The twelve-factor app makes no distinction between local versus third party services. To the app, both are backing services, accessed via a URL or other locator/credentials stored in the config. A deploy of the twelve-factor app should be able to swap out a local MySQL database with one managed by a third party (such as Amazon RDS) without any changes to the app's code. Likewise, or a local SMTP server could be swapped with a third-party SMTP service (such as Postmark) without code changes. In both cases, only the resource handle in the config needs to change.
A backing service like Amazon RDS provisions into private resources. The app has a resource handle (ideally in URL form, like mysql://user:pass@host/db) which points to the private resource and provides everything the app needs to access it. For a service Amazon RDS, the resource is a database.
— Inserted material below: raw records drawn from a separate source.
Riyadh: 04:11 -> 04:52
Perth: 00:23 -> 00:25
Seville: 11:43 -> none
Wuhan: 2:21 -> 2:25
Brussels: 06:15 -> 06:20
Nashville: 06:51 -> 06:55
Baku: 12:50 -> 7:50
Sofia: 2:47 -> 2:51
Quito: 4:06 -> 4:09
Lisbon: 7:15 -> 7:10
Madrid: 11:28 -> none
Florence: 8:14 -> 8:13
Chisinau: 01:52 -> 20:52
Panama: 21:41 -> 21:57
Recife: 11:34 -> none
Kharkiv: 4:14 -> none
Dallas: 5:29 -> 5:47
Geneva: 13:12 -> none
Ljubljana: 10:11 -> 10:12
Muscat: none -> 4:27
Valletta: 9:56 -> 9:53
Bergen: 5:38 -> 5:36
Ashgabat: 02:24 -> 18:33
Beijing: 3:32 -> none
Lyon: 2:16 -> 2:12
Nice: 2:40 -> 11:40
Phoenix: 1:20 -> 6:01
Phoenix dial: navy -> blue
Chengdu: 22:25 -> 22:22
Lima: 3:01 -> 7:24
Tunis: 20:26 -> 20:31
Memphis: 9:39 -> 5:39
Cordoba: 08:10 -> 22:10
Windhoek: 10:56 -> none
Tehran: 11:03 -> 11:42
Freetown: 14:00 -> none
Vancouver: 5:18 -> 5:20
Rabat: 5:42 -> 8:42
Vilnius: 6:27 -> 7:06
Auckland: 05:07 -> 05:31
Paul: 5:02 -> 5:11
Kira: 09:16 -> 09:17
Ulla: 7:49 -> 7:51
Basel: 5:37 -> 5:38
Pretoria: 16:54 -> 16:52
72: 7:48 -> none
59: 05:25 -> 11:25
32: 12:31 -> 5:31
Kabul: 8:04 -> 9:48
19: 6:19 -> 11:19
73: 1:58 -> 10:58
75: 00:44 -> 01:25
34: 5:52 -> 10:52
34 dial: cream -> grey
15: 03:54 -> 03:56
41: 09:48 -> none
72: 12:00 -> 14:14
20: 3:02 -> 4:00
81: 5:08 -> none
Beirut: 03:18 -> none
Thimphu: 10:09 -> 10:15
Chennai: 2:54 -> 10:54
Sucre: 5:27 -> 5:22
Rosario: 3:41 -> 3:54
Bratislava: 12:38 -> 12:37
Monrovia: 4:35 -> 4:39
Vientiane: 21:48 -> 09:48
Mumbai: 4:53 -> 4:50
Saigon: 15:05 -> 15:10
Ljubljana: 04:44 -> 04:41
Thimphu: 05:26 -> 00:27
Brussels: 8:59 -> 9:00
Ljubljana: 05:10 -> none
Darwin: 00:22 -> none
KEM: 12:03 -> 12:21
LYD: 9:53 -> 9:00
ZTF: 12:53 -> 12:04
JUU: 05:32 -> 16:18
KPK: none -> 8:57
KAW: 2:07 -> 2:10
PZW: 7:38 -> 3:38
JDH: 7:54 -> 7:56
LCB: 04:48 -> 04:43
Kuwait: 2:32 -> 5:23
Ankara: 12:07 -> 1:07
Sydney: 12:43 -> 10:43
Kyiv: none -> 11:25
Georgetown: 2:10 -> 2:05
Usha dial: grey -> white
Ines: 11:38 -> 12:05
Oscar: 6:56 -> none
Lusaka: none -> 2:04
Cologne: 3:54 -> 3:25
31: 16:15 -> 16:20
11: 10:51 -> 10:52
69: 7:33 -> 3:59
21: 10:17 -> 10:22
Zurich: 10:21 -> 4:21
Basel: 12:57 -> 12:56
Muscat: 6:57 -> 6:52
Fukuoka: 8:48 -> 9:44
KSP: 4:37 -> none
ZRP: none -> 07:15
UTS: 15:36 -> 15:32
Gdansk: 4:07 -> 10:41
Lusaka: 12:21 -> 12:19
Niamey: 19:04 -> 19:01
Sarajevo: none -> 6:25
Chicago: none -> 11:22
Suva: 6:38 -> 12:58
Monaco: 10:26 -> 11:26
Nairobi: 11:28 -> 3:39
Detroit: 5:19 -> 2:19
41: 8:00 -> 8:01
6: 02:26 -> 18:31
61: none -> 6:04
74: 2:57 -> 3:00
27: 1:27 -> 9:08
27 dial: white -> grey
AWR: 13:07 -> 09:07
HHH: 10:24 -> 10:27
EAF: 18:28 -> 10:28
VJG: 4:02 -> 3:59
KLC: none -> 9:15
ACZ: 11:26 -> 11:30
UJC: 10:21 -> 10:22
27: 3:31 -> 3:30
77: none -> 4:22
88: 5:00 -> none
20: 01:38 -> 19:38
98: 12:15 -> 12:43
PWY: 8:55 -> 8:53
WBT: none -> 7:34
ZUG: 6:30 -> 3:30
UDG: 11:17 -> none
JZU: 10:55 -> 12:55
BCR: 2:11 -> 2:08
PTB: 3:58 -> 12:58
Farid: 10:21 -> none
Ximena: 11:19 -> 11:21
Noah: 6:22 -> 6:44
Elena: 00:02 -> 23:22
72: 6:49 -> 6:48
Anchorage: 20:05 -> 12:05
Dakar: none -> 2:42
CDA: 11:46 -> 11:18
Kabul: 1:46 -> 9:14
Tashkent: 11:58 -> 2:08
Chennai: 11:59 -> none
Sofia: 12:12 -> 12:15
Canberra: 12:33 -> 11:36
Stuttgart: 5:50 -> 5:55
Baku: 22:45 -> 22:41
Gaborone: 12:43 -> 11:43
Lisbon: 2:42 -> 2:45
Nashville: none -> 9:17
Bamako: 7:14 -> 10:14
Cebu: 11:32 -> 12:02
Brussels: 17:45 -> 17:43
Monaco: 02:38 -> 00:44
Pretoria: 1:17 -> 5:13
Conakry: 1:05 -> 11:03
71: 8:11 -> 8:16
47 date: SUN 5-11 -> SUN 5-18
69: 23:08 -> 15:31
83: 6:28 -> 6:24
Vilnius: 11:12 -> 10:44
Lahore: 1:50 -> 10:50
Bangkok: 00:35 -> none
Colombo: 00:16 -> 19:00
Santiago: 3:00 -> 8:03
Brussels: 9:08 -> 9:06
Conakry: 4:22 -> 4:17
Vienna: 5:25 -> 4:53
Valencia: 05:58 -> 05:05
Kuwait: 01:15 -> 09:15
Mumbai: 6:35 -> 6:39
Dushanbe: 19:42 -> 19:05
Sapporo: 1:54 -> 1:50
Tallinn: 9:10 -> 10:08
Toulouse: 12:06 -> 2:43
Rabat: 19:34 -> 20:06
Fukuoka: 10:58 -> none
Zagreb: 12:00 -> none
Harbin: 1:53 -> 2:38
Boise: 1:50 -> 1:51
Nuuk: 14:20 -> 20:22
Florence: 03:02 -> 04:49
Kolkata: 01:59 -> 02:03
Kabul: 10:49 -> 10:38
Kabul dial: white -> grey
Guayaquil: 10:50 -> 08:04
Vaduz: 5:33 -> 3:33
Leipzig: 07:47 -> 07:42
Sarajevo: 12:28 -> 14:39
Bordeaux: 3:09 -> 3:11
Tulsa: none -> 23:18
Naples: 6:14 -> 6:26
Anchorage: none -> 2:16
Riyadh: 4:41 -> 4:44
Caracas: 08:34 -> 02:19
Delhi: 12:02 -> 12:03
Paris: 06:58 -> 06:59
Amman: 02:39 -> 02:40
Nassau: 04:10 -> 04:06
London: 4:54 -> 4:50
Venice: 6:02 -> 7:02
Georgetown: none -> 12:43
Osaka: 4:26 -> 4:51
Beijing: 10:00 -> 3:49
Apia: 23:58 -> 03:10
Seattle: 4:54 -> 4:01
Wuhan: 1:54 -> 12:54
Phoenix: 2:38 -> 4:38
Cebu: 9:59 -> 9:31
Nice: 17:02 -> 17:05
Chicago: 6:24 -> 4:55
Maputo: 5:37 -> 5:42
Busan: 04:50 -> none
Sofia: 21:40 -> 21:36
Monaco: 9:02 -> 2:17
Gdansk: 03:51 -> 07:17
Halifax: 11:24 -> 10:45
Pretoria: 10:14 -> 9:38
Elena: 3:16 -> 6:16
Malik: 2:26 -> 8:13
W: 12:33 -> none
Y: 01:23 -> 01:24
For a service like New Relic or a consumer service like Last.fm, the resource is an account or a user.
Further, the resources are referred to as attached resources to indicate their loose coupling to the deploy they are connected to. Resources can be attached to and detached from deploys at will.
For example, the process of upgrading a database to a server with more compute and memory will typically look like this:
- Provision a new, larger database resource from the database service provider.
- Put the app into maintenance mode.
- Take a backup of the existing database.
- Load the backup into the newly provisioned database.
- Detach the existing database, by clearing the env var which contains its handle (e.g.,
MYSQL_URLorDATABASE_URL). - Attach the new database, by setting that same env var with the resource handle for the new resource.
- Take the app out of maintenance mode.
A prudent administrator will keep the previous database around, unattached to any app deploy, for a few days while the new database is confirmed to be operating correctly. Then the unattached database can be deprovisioned.